[RECORDS SUPPLIED]
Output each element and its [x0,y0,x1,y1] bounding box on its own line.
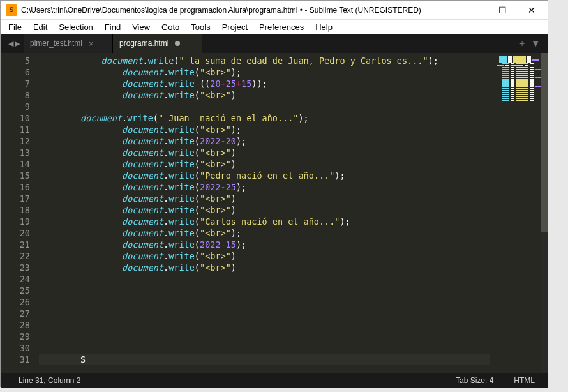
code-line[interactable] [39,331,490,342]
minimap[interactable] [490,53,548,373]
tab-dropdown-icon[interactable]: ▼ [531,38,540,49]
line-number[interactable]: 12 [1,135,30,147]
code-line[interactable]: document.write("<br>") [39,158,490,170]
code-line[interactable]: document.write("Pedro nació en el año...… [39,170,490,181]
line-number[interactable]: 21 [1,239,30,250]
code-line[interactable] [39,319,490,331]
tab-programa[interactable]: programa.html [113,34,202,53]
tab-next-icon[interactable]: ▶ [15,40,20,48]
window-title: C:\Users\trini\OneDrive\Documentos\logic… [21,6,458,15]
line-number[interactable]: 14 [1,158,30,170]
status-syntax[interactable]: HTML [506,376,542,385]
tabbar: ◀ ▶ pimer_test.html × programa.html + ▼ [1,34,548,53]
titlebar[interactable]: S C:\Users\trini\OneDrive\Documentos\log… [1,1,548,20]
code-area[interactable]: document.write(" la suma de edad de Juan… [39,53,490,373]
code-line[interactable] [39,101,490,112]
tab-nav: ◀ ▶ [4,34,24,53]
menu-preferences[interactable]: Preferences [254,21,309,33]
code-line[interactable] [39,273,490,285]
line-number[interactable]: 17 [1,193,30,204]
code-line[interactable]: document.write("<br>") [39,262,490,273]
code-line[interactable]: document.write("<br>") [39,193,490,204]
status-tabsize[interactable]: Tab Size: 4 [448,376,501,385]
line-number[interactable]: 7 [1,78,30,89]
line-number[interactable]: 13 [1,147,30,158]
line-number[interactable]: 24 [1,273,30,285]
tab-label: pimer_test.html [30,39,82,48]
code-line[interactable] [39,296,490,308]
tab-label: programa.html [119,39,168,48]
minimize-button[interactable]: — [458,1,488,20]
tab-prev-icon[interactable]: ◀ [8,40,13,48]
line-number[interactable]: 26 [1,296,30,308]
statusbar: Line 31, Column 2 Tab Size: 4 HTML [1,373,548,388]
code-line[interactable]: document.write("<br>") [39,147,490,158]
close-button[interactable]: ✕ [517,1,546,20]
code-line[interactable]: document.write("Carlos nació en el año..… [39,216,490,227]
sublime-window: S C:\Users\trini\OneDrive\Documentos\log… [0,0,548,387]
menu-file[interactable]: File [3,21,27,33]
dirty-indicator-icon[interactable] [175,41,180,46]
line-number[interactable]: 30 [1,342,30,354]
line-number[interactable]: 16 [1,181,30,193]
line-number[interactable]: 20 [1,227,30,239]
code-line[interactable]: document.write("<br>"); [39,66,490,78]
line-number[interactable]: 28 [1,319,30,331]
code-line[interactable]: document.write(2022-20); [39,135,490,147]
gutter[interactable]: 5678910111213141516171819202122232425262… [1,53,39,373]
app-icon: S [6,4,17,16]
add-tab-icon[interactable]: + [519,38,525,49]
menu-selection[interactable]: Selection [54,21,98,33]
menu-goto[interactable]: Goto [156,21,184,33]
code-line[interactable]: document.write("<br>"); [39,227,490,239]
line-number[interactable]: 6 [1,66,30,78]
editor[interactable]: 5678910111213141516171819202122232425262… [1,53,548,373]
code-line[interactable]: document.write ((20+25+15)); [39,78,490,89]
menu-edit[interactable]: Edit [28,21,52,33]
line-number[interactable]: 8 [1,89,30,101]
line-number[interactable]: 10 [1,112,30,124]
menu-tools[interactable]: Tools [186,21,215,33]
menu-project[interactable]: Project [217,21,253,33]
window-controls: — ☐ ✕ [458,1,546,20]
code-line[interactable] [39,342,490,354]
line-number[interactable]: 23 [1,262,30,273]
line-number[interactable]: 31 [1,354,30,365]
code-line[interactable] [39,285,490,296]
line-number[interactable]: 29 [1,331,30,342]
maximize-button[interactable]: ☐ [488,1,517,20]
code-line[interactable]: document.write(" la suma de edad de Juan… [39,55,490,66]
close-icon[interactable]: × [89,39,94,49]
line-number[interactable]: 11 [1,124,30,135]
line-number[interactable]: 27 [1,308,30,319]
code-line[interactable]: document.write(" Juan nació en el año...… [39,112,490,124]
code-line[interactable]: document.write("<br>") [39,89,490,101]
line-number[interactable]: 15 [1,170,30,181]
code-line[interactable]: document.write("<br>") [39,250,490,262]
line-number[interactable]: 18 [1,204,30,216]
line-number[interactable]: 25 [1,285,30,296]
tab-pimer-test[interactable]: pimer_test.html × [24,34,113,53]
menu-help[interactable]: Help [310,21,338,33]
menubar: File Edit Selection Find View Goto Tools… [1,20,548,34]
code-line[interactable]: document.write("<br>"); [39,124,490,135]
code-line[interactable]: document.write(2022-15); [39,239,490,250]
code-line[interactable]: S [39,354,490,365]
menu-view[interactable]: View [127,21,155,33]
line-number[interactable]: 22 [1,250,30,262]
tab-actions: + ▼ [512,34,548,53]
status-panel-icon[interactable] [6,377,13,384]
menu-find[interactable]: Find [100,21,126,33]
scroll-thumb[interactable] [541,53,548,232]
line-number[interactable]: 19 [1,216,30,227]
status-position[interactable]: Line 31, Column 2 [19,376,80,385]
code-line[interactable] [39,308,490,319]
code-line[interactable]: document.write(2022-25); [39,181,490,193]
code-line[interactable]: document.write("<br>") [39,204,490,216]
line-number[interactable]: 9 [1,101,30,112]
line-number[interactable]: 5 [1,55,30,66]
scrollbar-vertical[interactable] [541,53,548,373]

[TASK OBJECTIVE] For each line of the data that includes the word "label", return a copy of it.

[YOUR RESPONSE]
tab-label: pimer_test.html [30,39,82,48]
tab-label: programa.html [119,39,168,48]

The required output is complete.